(Reuters) - Three Russian cosmonauts arrived safely at the International Space Station (ISS) on Friday 18 March 2022, docking their Soyuz capsule with the outpost for a mission that continues a 20-year shared Russian-United States (US) presence in orbit despite tensions over Russia's invasion of Ukraine.
The arrival of the latest cosmonaut team - warmly welcomed by four Americans, two Russians and a German crewmate already aboard - came a day after the European Space Agency (ESA) announced it had suspended a joint robotic rover mission to Mars with Russia due to the Ukraine conflict.
The rendezvous with the space station capped a flight of three hours and ten minutes following liftoff of the Soyuz spacecraft from Russia's Baikonur Cosmodrome in Kazakhstan.
"Congratulations on the successful docking", a voice from Russia's mission control said moments later, according to an English translator speaking during a live NASA webcast of the event.
Link-up of the space vehicles took place as the Soyuz and space station flew some 400 km above eastern Kazakhstan, a NASA commentator said.
About two and a half hours later, after the passageway between the station and Soyuz was pressurised, two sets of hatches were opened and the three smiling Soyuz astronauts, dressed in yellow flight suits, floated head-first, one by one, into the ISS.

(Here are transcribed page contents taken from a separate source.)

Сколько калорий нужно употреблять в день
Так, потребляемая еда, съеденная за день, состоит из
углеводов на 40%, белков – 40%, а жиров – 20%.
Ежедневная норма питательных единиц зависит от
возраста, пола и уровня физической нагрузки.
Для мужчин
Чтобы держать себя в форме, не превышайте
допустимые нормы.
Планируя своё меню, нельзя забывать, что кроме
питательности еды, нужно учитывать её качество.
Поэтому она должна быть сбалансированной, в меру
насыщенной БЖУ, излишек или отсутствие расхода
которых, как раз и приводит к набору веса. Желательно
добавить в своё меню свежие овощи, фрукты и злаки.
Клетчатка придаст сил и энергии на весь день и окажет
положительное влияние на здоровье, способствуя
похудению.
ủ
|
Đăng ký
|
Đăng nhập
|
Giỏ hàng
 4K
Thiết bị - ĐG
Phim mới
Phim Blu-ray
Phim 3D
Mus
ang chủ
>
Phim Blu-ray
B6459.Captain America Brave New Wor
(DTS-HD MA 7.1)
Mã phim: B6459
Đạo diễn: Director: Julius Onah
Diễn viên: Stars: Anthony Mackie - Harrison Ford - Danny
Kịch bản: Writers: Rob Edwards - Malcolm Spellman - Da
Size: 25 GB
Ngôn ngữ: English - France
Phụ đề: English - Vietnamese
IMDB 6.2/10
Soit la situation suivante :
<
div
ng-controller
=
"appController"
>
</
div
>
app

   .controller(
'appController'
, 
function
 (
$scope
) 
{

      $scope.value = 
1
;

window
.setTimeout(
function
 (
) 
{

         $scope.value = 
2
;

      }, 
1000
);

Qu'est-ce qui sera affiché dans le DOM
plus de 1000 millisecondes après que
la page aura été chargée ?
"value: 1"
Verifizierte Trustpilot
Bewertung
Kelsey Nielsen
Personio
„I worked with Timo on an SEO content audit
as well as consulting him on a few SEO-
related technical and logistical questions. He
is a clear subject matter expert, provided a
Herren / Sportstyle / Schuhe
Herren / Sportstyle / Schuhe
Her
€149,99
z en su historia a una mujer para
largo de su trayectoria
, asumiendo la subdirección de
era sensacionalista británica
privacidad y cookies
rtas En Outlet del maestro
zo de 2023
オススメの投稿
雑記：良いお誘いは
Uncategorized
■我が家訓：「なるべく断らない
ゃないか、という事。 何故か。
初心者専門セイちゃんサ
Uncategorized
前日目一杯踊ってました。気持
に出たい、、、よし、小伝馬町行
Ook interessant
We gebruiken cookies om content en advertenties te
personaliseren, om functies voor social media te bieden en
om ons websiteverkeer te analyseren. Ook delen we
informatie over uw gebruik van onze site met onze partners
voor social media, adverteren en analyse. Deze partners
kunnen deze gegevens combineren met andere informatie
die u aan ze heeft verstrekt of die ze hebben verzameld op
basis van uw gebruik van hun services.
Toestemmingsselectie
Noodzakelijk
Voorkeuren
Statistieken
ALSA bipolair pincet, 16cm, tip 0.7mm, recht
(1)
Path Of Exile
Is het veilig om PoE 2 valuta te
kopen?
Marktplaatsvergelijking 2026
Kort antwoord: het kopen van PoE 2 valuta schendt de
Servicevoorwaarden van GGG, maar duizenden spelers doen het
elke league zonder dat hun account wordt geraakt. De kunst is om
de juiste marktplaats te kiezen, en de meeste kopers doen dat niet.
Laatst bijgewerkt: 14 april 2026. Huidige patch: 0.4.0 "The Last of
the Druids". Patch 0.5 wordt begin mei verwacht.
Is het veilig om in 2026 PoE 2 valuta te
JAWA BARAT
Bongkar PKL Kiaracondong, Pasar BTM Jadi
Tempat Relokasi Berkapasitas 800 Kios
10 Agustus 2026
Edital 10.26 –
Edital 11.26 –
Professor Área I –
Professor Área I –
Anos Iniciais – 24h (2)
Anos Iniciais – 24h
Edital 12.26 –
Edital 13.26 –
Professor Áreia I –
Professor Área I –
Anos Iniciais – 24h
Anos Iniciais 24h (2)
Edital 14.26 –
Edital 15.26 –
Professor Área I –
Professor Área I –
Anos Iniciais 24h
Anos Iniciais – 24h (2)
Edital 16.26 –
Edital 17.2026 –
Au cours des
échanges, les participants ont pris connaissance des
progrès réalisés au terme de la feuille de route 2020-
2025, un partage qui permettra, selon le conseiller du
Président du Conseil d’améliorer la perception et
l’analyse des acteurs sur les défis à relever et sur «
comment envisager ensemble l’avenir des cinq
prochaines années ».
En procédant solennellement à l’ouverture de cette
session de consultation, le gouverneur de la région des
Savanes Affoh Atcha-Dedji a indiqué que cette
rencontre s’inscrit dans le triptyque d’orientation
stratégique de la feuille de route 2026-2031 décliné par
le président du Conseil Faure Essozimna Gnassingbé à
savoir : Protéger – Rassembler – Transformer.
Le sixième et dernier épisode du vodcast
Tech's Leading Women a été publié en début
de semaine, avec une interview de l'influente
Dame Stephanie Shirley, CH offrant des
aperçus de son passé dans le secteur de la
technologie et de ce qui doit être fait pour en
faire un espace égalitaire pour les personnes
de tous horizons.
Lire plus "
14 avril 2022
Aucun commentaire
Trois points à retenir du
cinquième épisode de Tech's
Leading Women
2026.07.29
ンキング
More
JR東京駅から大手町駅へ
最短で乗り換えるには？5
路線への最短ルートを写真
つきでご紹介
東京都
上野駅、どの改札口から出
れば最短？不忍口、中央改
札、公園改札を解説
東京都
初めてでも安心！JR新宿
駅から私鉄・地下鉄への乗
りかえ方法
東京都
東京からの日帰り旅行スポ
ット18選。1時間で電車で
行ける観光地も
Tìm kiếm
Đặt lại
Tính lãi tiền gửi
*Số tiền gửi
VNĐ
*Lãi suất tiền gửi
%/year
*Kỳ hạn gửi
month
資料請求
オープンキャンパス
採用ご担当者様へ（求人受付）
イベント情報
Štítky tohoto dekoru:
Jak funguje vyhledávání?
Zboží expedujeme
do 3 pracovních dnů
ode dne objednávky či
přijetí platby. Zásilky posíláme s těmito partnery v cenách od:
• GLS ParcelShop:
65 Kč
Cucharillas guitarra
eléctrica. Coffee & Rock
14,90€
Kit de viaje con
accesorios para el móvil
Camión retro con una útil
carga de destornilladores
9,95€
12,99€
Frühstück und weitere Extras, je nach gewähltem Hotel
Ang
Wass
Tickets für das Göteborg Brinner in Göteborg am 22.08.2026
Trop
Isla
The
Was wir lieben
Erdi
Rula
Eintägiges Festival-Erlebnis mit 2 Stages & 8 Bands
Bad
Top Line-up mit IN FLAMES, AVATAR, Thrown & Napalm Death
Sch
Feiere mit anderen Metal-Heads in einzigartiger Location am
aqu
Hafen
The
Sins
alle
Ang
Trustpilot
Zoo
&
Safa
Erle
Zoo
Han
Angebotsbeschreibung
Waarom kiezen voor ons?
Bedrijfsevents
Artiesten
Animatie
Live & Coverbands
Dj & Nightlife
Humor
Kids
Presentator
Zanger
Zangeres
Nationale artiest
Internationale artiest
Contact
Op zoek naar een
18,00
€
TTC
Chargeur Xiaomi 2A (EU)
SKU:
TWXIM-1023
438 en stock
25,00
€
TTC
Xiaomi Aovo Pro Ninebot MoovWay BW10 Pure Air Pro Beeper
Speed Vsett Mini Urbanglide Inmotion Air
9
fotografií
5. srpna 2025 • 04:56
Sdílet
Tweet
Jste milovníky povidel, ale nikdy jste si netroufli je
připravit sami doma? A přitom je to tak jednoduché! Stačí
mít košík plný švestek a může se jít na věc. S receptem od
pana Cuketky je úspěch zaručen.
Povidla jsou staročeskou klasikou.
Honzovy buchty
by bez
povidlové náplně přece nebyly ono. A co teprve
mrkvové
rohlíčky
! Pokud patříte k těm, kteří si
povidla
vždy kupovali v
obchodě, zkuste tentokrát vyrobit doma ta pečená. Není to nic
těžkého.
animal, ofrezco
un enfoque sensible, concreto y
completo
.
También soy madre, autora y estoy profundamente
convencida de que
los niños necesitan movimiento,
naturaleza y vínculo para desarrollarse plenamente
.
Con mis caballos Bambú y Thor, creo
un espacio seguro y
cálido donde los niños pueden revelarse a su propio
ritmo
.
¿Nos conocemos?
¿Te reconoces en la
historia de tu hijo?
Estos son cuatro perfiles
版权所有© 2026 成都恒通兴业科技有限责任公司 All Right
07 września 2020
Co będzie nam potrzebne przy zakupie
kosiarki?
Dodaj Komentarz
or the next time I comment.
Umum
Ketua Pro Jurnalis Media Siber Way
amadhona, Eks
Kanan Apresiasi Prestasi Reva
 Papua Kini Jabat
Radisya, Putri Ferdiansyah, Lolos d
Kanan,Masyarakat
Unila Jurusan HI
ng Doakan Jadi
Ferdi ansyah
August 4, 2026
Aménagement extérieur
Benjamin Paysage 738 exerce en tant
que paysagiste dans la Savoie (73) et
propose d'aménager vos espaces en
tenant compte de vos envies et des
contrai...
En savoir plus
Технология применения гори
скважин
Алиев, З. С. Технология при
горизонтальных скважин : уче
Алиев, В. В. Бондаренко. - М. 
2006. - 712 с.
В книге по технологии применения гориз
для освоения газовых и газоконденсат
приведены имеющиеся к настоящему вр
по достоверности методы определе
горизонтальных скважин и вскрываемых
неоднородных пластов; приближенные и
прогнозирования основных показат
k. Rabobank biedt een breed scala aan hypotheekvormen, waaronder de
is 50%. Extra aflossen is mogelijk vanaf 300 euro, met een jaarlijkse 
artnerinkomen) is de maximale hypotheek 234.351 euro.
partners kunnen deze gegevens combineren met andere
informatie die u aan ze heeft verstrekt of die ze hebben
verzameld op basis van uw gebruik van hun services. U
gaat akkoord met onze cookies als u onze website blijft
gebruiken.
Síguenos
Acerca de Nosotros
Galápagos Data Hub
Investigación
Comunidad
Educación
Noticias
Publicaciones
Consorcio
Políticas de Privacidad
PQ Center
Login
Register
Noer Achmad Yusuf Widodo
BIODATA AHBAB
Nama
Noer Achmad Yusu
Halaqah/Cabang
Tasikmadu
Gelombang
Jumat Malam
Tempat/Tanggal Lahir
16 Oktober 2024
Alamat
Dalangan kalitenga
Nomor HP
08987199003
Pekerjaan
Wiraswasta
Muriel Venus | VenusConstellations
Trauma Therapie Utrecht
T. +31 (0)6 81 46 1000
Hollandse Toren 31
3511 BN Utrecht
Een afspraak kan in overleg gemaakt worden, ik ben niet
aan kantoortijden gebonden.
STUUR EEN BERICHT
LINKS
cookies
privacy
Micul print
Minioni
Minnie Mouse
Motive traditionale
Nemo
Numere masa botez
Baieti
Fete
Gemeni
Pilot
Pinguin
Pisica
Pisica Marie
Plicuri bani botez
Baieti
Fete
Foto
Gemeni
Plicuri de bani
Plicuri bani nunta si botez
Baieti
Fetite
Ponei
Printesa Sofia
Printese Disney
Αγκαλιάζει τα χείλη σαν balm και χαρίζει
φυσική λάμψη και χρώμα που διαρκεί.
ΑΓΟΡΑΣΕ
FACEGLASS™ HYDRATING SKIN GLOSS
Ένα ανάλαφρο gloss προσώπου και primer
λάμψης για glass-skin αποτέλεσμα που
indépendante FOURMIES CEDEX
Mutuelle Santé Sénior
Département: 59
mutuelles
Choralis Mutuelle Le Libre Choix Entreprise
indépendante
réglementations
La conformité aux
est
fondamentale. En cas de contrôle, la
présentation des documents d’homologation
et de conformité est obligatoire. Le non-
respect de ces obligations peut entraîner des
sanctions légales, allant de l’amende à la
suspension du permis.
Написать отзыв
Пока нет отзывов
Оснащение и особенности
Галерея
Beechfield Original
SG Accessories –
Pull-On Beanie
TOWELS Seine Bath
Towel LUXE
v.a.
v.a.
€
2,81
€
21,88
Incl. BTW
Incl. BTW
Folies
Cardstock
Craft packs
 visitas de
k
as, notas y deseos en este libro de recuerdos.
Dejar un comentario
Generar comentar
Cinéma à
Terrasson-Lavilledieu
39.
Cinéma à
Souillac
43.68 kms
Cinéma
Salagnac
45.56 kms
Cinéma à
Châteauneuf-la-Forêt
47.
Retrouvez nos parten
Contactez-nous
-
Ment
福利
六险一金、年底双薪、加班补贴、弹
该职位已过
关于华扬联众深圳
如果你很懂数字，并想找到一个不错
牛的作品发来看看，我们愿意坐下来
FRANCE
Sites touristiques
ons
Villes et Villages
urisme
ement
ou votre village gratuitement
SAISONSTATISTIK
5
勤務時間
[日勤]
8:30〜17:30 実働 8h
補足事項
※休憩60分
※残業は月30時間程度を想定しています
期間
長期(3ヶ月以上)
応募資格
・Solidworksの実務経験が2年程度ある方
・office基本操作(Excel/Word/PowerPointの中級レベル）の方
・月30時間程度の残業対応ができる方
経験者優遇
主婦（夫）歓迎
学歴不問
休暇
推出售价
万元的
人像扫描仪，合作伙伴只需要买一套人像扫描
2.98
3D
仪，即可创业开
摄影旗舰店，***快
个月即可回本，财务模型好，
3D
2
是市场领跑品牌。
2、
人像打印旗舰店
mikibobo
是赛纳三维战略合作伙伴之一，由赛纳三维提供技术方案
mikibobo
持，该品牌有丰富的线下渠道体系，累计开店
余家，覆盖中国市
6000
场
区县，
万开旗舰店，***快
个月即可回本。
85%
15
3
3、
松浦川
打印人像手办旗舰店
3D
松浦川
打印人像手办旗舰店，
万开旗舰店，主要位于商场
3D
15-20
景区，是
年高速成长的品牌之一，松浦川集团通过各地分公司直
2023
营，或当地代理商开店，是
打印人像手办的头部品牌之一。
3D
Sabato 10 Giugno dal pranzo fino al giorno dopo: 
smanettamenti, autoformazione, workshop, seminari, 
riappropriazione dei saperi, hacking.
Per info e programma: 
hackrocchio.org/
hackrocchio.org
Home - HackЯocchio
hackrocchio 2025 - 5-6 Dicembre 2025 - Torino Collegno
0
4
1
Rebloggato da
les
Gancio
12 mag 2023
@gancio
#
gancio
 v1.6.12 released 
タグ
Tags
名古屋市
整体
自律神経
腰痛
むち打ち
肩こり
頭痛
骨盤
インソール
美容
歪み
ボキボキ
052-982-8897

They were greeted warmly with hugs and handshakes by all seven existing space station occupants who were waiting for them on the other side of the short corridor.
The Soyuz team, just beginning a science mission set to last six and a half months, was led by commander Oleg Artemyev, accompanied spaceflight rookies Denis Matveev and Sergey Korsakov.
They will be replacing three current ISS crew members scheduled to fly back to Earth on 30 March 2022: cosmonauts Pyotr Dubrov and Anton Shkaplerov and US astronaut Mark Vande Hei.
Mark Vande Hei will have logged a NASA record-breaking 355 days in orbit by the time he returns to Kazakhstan aboard a Soyuz capsule with his two cosmonaut colleagues.
Remaining aboard the space station with the newcomers until the next rotation in a couple of months are three NASA astronauts - Tom Marshburn, Raja Chari and Kayla Barron - and German crewmate Matthias Maurer of the ESA.
Those four crew members arrived together in November 2021 aboard a SpaceX Crew Dragon craft launched from NASA's Kennedy Space Center in Florida to begin a six-month stint in orbit.
Launched in 1998, the research platform has been continuously occupied since November 2000 while operated by a US-Russian-led partnership including Canada, Japan and eleven European countries.
According to NASA, Friday's arrival marked the first time a spacecraft docked to the station's newly added Prichal module, a spherical-shaped unit launched to ISS and attached to the outpost's Russian segment in November 2021.
Collaboration tested
The durability of US-Russian collaboration in space is being tested by heightened antagonism between the two former Cold War adversaries over Russia's three-week-old invasion of Ukraine.
As part of US economic sanctions against Russian President Vladimir Putin's government last month, US President Joe Biden ordered high-tech export restrictions against Moscow that he said were designed to "degrade" Russia's aerospace industry, including its space programme.
Dmitry Rogozin, director-general of Russian space agency Roscosmos, then lashed out in a series of Twitter posts suggesting the US sanctions could "destroy" ISS teamwork and lead to the space station falling out of orbit.
A week later, Mr Rogozin announced that Russia would stop supplying or servicing Russian-made rocket engines used by two US aerospace NASA suppliers, suggesting US astronauts could use "broomsticks" to get to orbit.
At about the same time, Russia said it ceased joint ISS research with Germany and forced the cancellation of a British satellite launch from Baikonur.
The Roscosmos chief also said last month that Russia was suspending its cooperation with European launch operations at the European Spaceport in French Guiana.
On Thursday 17 March 2022, the ESA announced that it would be impossible to continue cooperating with Russia on the ExoMars mission, which had called for a Russian rocket to launch a European-made rover to Mars later this year. Dmitry Rogozin responded by saying Russia would start work on its own Mars mission.
The space station was born in part from a foreign policy initiative to improve American-Russian relations following the collapse of the Soviet Union and the Cold War hostility that spurred the original US-Soviet space race.
Dmitry Rogozin's recent actions have prompted some in the US space industry to rethink the NASA-Roscosmos partnership. NASA officials have said that US and Russian ISS crew members, while aware of events on Earth, were still working together professionally and that geopolitical tensions had not infected the space station.